Haemophilia is an inherited bleeding disorder in which the ability of the blood to clot is severely reduced, causing the sufferer to bleed severely from even a slight injury.
Blood contains many proteins called clotting factors that control bleeding. People with haemophilia have low levels of these clotting factors—either factor VIII or factor IX.
The inheritance factor
Haemophilia is an inherited condition and occurs in families; however, in one-third of the cases it appears in families with no previous history of the disorder.

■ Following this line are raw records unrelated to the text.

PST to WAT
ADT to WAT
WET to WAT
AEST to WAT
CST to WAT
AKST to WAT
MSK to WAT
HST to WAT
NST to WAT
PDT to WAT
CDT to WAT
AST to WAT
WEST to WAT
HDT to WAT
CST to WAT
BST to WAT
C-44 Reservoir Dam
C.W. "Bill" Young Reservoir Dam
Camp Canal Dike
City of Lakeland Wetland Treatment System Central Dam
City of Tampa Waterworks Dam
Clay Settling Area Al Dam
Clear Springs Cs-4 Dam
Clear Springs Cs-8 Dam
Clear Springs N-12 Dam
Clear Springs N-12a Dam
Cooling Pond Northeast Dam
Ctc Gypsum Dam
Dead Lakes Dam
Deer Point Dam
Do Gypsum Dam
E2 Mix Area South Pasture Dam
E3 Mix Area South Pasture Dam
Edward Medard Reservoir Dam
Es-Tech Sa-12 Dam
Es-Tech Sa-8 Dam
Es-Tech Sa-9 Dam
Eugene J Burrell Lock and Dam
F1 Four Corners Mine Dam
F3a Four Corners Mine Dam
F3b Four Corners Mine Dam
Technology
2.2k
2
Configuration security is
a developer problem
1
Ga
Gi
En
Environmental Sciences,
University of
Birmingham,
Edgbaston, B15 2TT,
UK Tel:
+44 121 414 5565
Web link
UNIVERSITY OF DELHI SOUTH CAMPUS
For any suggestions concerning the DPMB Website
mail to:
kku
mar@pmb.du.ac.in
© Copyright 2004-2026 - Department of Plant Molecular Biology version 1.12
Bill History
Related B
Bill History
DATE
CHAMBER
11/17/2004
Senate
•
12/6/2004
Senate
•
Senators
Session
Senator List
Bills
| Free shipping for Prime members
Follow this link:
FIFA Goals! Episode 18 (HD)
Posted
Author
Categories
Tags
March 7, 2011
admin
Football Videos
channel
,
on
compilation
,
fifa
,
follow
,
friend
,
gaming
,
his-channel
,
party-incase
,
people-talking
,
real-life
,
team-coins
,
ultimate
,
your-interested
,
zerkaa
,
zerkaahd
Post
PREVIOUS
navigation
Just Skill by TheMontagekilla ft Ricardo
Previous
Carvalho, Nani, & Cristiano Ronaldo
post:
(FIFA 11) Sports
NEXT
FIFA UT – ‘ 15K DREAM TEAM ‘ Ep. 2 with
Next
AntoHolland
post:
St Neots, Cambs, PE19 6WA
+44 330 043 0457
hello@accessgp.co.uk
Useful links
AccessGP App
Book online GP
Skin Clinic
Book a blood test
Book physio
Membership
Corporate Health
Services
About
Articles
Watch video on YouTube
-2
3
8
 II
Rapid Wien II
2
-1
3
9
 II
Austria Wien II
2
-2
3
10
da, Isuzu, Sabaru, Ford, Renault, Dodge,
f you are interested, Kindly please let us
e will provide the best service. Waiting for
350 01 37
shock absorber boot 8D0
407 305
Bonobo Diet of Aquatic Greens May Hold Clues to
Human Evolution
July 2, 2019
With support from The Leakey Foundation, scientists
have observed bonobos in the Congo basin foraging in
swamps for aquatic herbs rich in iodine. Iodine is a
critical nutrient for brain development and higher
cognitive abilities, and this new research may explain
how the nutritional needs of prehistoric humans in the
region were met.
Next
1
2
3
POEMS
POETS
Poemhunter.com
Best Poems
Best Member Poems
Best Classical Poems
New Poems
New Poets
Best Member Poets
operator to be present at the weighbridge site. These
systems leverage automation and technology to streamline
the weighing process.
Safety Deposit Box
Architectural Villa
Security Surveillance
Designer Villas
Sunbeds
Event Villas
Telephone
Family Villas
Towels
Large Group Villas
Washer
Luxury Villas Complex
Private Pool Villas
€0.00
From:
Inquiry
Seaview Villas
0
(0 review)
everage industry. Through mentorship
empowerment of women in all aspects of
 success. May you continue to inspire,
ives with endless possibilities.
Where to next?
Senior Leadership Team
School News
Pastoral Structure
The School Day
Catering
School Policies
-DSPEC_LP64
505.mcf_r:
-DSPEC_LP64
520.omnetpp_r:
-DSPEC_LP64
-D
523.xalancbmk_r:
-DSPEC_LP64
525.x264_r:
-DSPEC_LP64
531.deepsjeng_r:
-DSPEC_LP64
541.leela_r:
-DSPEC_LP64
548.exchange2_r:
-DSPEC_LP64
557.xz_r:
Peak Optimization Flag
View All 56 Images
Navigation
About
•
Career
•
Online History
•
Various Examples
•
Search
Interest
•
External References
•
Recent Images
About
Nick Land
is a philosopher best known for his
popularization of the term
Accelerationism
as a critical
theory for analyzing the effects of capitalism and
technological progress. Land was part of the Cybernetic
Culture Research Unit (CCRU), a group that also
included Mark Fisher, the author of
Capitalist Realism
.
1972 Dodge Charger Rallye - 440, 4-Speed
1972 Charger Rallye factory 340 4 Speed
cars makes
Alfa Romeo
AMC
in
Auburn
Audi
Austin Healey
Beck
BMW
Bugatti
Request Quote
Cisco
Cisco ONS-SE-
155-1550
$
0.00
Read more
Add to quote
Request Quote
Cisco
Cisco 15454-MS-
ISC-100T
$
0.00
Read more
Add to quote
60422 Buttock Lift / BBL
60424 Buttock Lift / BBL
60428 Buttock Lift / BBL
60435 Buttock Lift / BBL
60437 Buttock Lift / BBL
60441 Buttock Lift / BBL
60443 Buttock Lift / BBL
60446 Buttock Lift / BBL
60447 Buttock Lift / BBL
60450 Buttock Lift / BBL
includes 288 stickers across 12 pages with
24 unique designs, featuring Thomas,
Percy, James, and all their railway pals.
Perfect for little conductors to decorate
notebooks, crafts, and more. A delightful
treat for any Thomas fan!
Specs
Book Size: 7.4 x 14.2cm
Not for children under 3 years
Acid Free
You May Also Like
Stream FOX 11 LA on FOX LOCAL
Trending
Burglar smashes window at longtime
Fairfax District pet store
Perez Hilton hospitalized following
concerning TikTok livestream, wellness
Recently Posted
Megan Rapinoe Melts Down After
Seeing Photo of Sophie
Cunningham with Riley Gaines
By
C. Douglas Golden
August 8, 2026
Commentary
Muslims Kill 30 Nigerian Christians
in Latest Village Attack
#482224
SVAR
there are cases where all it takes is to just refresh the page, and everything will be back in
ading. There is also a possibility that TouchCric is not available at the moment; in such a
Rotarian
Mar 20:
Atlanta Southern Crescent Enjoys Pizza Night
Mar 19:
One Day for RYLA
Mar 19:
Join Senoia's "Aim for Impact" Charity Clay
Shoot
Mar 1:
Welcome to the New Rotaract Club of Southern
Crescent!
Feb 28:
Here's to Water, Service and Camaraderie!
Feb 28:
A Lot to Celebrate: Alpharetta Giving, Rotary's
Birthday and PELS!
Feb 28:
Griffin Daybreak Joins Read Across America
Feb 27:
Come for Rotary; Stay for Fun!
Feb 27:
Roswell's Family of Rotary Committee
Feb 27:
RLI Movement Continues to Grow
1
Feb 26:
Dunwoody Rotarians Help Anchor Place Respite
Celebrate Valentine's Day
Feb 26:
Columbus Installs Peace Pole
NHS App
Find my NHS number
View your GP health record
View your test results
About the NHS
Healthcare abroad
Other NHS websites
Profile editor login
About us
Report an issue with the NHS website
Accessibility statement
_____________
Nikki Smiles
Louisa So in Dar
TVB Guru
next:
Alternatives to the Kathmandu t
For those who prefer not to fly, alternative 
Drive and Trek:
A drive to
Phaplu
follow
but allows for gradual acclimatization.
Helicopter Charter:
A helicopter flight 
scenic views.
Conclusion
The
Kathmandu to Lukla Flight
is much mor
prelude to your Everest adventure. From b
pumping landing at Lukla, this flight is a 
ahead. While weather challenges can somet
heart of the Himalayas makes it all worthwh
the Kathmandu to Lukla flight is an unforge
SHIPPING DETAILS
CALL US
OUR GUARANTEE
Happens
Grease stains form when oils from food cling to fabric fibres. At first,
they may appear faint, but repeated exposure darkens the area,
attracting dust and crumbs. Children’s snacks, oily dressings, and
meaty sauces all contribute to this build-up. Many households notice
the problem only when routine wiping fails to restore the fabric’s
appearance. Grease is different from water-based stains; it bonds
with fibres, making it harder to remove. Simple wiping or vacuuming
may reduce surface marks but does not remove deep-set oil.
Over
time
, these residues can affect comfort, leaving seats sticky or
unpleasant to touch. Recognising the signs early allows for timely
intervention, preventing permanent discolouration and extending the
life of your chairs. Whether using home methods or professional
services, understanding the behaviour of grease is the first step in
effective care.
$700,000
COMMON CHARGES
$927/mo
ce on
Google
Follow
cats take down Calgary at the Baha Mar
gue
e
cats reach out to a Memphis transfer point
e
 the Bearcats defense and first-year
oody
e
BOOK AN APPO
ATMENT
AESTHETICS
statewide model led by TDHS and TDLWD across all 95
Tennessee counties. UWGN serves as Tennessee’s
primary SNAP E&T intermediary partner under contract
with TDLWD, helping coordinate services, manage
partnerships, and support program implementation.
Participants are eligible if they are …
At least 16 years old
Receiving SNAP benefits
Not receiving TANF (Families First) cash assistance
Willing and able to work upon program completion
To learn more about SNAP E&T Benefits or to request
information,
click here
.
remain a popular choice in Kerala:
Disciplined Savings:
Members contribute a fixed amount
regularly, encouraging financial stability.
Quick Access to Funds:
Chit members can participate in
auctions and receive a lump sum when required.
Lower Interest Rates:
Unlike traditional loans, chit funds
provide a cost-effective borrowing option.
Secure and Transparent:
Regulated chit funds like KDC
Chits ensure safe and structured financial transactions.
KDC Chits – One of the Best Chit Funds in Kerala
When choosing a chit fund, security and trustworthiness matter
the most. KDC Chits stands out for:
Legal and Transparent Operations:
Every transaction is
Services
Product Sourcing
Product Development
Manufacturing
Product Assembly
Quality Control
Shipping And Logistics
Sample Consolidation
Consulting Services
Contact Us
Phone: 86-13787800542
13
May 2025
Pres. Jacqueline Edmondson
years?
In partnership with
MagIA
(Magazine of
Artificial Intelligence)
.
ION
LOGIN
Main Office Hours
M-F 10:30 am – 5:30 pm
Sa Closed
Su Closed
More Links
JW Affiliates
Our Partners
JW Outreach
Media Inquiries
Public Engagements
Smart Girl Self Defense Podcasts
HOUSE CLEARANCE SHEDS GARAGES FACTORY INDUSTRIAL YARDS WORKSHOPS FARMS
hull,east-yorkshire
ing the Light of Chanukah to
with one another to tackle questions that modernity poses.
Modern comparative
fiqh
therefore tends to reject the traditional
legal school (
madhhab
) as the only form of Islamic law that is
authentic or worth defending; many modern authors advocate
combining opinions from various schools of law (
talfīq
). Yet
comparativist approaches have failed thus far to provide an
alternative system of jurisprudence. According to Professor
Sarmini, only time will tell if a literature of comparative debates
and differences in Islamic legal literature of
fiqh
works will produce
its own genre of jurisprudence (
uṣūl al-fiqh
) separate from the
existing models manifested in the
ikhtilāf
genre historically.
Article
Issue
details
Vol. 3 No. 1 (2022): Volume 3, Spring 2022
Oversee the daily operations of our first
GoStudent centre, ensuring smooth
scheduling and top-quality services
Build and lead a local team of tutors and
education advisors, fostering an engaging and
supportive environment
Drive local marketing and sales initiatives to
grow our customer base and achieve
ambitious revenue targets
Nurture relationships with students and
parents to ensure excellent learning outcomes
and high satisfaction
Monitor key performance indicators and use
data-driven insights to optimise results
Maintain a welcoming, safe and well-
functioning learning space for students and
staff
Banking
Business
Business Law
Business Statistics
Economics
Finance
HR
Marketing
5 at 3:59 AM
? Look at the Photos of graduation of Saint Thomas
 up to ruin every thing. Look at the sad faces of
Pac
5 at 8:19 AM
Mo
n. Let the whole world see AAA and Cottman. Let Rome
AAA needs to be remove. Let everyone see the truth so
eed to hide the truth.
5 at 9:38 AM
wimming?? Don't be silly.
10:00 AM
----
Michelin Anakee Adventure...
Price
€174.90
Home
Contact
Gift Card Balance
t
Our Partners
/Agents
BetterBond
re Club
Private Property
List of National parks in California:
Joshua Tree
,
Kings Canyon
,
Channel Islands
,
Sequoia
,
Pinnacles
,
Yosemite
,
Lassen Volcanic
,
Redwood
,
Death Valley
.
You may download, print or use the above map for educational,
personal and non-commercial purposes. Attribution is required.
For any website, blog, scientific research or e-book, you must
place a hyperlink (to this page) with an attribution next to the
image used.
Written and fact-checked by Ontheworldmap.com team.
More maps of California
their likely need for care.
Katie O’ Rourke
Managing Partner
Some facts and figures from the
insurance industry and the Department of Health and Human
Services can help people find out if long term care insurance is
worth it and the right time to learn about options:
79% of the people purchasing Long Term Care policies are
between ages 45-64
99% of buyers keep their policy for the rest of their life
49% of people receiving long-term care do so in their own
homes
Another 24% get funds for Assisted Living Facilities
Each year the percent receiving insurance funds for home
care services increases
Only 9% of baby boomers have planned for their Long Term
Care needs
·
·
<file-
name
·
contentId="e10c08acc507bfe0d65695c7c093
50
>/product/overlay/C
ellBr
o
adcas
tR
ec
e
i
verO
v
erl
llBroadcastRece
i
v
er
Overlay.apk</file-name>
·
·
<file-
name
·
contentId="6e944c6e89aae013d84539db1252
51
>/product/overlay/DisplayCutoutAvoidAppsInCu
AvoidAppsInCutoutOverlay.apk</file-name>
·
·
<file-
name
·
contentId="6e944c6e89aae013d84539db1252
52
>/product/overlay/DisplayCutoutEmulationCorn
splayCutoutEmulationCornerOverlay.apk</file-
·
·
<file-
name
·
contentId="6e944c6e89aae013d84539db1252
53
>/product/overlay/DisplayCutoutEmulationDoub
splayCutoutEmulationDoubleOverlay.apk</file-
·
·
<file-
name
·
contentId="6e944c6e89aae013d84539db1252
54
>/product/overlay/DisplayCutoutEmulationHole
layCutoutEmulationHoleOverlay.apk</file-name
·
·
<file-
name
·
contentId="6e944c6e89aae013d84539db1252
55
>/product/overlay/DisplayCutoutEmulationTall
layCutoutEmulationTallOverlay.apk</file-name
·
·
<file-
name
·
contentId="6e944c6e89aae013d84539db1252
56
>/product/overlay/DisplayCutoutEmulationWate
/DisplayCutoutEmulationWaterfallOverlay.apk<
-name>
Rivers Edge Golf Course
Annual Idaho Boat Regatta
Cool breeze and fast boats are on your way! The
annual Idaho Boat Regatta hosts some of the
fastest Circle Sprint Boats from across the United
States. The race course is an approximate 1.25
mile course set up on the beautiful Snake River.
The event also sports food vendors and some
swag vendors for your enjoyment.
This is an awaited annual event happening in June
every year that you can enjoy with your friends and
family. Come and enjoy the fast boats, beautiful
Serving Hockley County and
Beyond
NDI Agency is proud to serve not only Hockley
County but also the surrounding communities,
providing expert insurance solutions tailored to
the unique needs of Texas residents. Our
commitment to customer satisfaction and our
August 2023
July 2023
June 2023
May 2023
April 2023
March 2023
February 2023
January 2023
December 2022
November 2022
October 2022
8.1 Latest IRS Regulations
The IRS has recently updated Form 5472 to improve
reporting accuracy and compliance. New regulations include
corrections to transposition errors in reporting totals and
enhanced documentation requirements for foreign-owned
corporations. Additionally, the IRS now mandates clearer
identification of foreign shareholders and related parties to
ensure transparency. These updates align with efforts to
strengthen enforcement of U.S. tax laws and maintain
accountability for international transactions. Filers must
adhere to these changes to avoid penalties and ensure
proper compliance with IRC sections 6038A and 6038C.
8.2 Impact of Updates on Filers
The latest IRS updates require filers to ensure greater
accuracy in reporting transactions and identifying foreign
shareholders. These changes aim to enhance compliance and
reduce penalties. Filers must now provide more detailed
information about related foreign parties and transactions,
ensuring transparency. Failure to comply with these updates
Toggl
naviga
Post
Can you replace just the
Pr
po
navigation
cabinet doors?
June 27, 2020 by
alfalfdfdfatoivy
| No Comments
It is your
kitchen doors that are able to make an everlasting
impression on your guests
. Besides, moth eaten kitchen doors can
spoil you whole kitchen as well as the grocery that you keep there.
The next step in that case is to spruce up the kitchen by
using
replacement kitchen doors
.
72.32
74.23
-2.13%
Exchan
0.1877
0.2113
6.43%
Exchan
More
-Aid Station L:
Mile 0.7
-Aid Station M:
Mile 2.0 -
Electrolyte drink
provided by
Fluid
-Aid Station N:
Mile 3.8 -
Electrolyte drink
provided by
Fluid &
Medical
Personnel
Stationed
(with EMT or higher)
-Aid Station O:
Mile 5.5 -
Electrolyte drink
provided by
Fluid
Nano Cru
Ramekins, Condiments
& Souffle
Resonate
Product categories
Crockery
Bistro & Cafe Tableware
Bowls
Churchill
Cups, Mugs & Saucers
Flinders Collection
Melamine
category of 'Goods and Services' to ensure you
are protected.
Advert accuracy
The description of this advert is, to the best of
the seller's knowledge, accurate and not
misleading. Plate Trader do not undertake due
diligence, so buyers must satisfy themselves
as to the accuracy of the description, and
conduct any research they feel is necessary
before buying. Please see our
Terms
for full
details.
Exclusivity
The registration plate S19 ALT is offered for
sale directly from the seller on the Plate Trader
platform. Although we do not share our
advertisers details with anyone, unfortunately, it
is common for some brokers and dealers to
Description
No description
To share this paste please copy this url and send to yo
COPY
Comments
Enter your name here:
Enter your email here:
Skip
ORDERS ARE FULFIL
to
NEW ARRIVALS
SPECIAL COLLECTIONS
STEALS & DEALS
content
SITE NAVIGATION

The sex of an individual is determined by a pair of ‘sex chromosomes’. Males are identified with one X and one Y chromosome (XY) and females with two X chromosomes (XX). Males inherit the X chromosome from their mothers and the Y chromosome from their fathers. Females inherit one X chromosome from each parent.
Haemophilia is caused by a defect in the X chromosome.
Men with haemophilia will pass the gene on to their daughters but not their sons. Women who carry the haemophilia gene can pass it on to their sons and daughters.
A female with one affected X chromosome is a “carrier” of haemophilia and won’t suffer from the condition herself. But she’ll suffer from haemophilia only if she has both X chromosomes. However, a boy born with a defective X chromosome will suffer from haemophilia.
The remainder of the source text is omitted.